▶ [Exercise description]
An exact transcription of every entry is required. Images are not part of it.

(Material provided Opens)

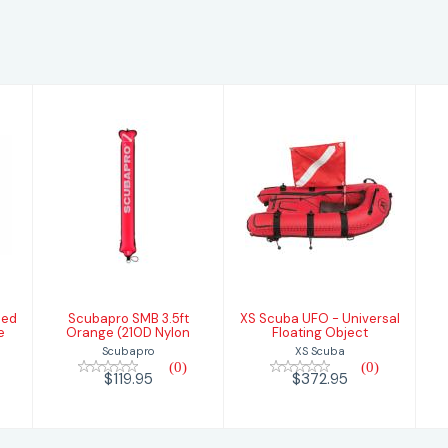
Scubapro SMB
XS Scuba UFO
3.5ft Orange
- Universal
(210D Nylon
Floating Object
$119.95
$372.95
sed
Scubapro SMB 3.5ft
XS Scuba UFO - Universal
e
Orange (210D Nylon
Floating Object
Scubapro
XS Scuba
(0)
(0)
$119.95
$372.95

(Material provided Closes)

▶ [Answer space]
Scubapro SMB
XS Scuba UFO
3.5ft Orange
- Universal
(210D Nylon
Floating Object
$119.95
$372.95
sed
Scubapro SMB 3.5ft
XS Scuba UFO - Universal
e
Orange (210D Nylon
Floating Object
Scubapro
XS Scuba
(0)
(0)
$119.95
$372.95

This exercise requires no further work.